What is Sentiment Analysis?
The process of computationally identifying and categorising opinions expressed in a piece of text, especially in order to determine whether the writer’s attitude towards a particular topic, product, etc. is positive, negative, or neutral.
What is the goal of the Naive Bayes Classifier? What are the issues that come with it?
Goal:
To predict the most likely label given the data.
Issues:
- All features are equally important
- Conditional independence assumption
- Context not taken into account
- Unknown words.
In the Naive Bayes Classifier, describe the formulas for the evidence p(x), prior p(y) and likelihood p(x_i | y)
Evidence:
p(x) = 1 since x is constant
Prior:
p(y) = N_y / N_x
(i.e. number of elements of class y over all data, so the frequency of the class over the data)
Likelihood:
p(x_i | y) = (count(x_i, y) + 1) / (Sum_x count(x,y) + size(vocab)
Describe Logistic Regression and give its issues.

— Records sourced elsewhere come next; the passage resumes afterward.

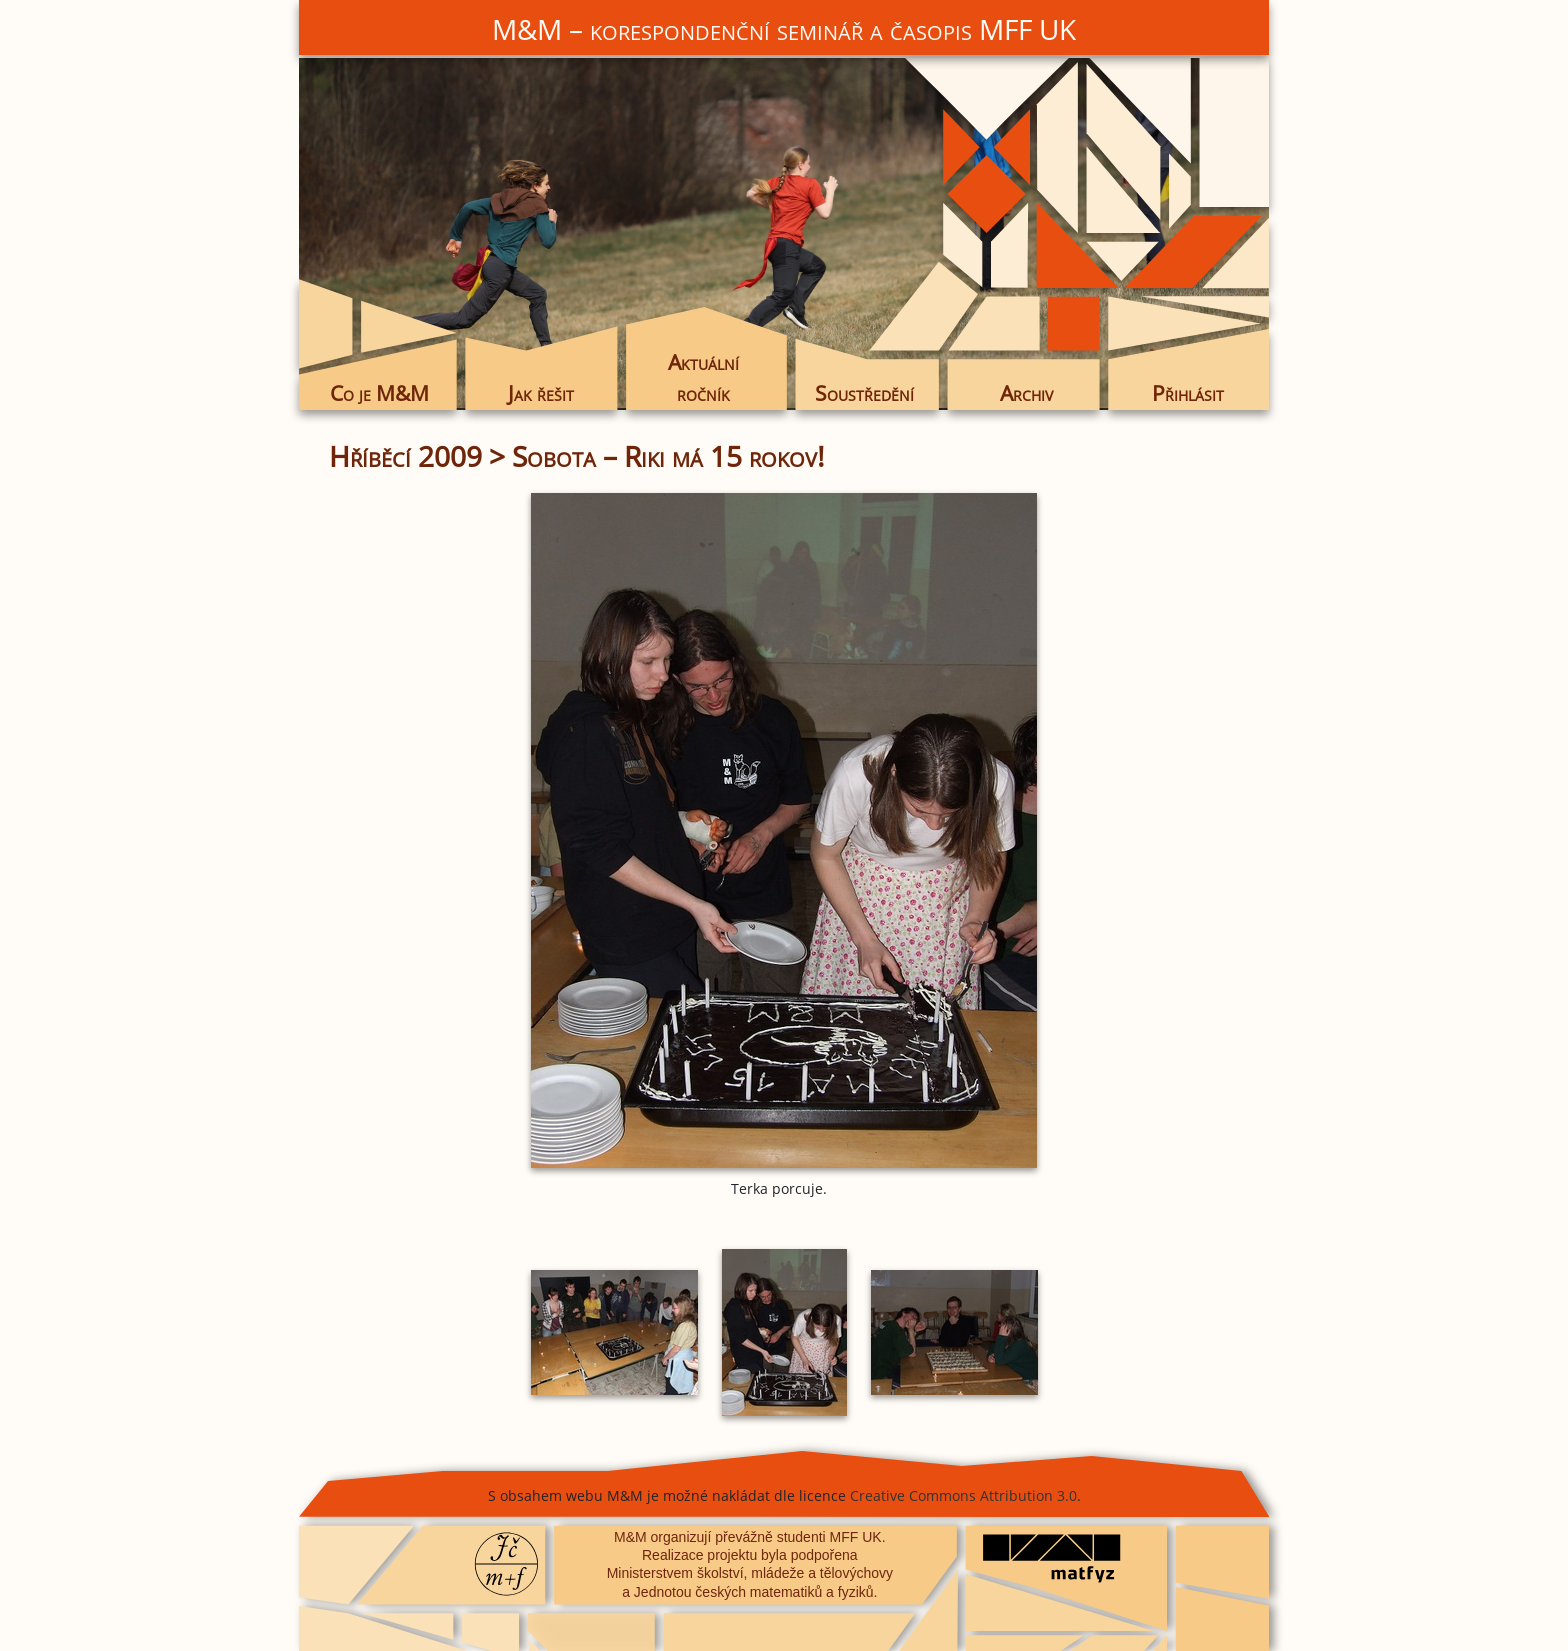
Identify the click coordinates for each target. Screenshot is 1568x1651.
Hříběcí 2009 (405, 456)
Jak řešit (541, 393)
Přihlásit (1188, 393)
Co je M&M (379, 393)
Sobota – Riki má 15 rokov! (668, 456)
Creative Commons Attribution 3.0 (963, 1495)
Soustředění (864, 393)
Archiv (1026, 393)
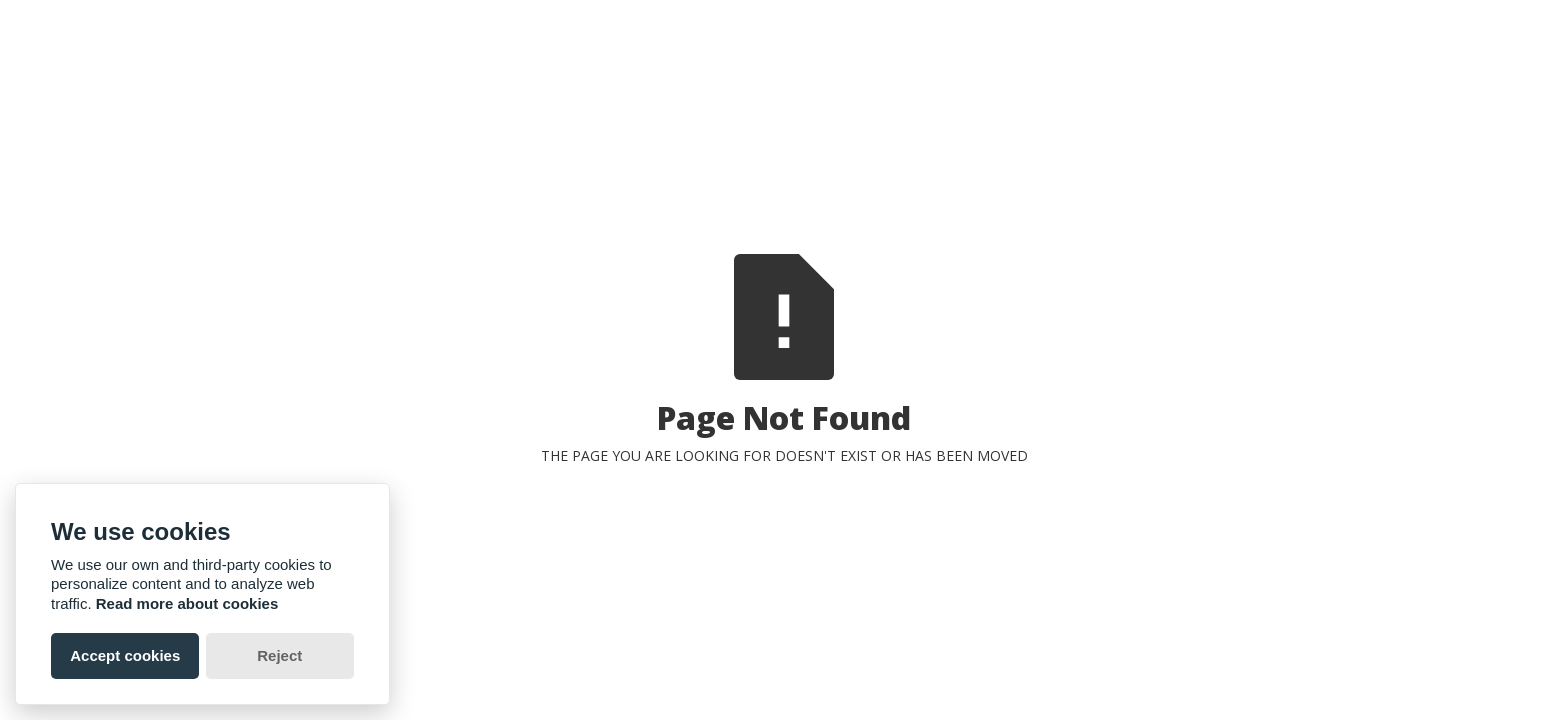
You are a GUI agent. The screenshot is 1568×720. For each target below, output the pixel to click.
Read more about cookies (187, 603)
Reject (279, 655)
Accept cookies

Logistic regression tries to discriminate between classes by solving y = argmax_y P(y|x) by assigning weights w_i to features x_i. We learn these weights in order to make predictions closer to the target output.
Issues:
- Context not taken into account
- Unknown words.
Give the equation of cross-entropy loss and say what is its intuition.
H(P, Q) = - Sum_classes P(y_i) * log Q(y_i)
It measures how close the predicted distribution is to the true distribution.
Why would we use Neural Networks for NLP? What could be an issue?
- Automatically learn features
- Non-linearity
- Multiple parameters and functions so flexibility to fit highly complex data
Issue:
Requires more data for proper training.
You have a sentence:
‘I like to eat big trees’
Length = 6, Embed_size = 2.
If we perform convolution with a window size of 2, what would the resulting matrix’s dimensions be?
m = Length - window_size + 1 m = 6 - 2 + 1 = 5
The matrix’s column size will be equal to the concatenation of the feature column size for each one of the word in the convolution, so 2x2 = 4.
New Matrix Size: 5 x 4
How can we train CNNs to work with unknown words?
We perform character-level or sub-word-level training, where we feed words as a sequence of letters or subwords. This will allow the network to compose new words and recognise unknown words.
Compare FFNNs vs CNNs vs RNNs
FFNNs:
Powerful Classifier for complex problems
CNNs:
Capture Context Hierarchically
RNNs:
Capture context sequentially, for this reason they are non-parallelisable.
Give the equations and interpretations for classification rate/accuracy, recall, precision and f1-score.
Classification Rate: No of correctly classified examples divided by all examples
(TP + TN) / (TP + TN + FP + FN)
Recall: No of correctly classified positive examples divided by total no of positive examples
TP / (TP + FN)
Precision: No of correctly classified positive examples divided by total number of predicted positive examples
TP / (TP + FP)
F1: A mix of Recall and Precision
2 * Precision * Recall / (Precision + Recall)